◆ **Rendered page images**
⁂
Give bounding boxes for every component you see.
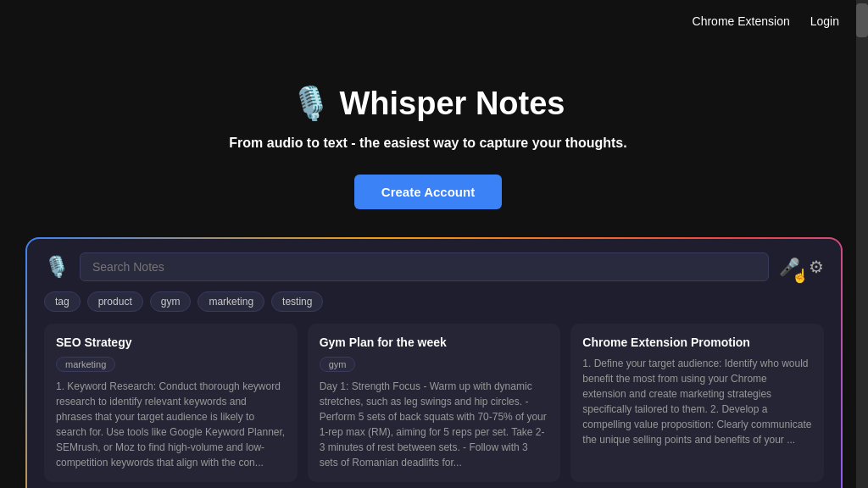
note-tag-badge: gym	[320, 357, 356, 372]
hero-subtitle: From audio to text - the easiest way to …	[229, 136, 626, 151]
note-content: 1. Keyword Research: Conduct thorough ke…	[56, 379, 286, 470]
scrollbar-thumb[interactable]	[856, 3, 868, 37]
header-icons: 🎤 ☝️ ⚙	[779, 257, 824, 277]
app-header: 🎙️ 🎤 ☝️ ⚙	[44, 252, 824, 281]
app-panel: 🎙️ 🎤 ☝️ ⚙ tagproductgymmarketingtesting …	[27, 239, 841, 488]
cursor-hand-icon: ☝️	[792, 268, 809, 284]
settings-icon[interactable]: ⚙	[809, 257, 824, 277]
chrome-extension-link[interactable]: Chrome Extension	[693, 14, 790, 28]
notes-grid: SEO Strategymarketing1. Keyword Research…	[44, 324, 824, 482]
note-card[interactable]: SEO Strategymarketing1. Keyword Research…	[44, 324, 298, 482]
tag-chip[interactable]: product	[87, 291, 143, 312]
login-link[interactable]: Login	[810, 14, 839, 28]
tag-chip[interactable]: tag	[44, 291, 81, 312]
hero-section: 🎙️ Whisper Notes From audio to text - th…	[0, 42, 856, 209]
app-name: Whisper Notes	[339, 86, 565, 122]
tag-chip[interactable]: marketing	[198, 291, 264, 312]
app-panel-wrapper: 🎙️ 🎤 ☝️ ⚙ tagproductgymmarketingtesting …	[25, 237, 843, 488]
app-logo-icon: 🎙️	[44, 255, 70, 279]
microphone-icon: 🎙️	[291, 85, 331, 122]
search-input[interactable]	[80, 252, 769, 281]
note-content: Day 1: Strength Focus - Warm up with dyn…	[320, 379, 549, 470]
hero-title: 🎙️ Whisper Notes	[291, 85, 565, 122]
top-nav: Chrome Extension Login	[0, 0, 856, 42]
tags-row: tagproductgymmarketingtesting	[44, 291, 824, 312]
tag-chip[interactable]: testing	[271, 291, 323, 312]
scrollbar[interactable]	[856, 0, 868, 488]
note-title: SEO Strategy	[56, 336, 286, 349]
create-account-button[interactable]: Create Account	[354, 175, 502, 209]
note-title: Chrome Extension Promotion	[582, 336, 812, 349]
note-card[interactable]: Gym Plan for the weekgymDay 1: Strength …	[308, 324, 561, 482]
tag-chip[interactable]: gym	[150, 291, 192, 312]
note-tag-badge: marketing	[56, 357, 115, 372]
note-content: 1. Define your target audience: Identify…	[582, 356, 812, 447]
mic-button-area[interactable]: 🎤 ☝️	[779, 257, 800, 277]
note-card[interactable]: Chrome Extension Promotion1. Define your…	[570, 324, 824, 482]
note-title: Gym Plan for the week	[320, 336, 549, 349]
⁂
Report the lines above that have the word "header" in them.

header-icons: 🎤 ☝️ ⚙	[779, 257, 824, 277]
app-header: 🎙️ 🎤 ☝️ ⚙	[44, 252, 824, 281]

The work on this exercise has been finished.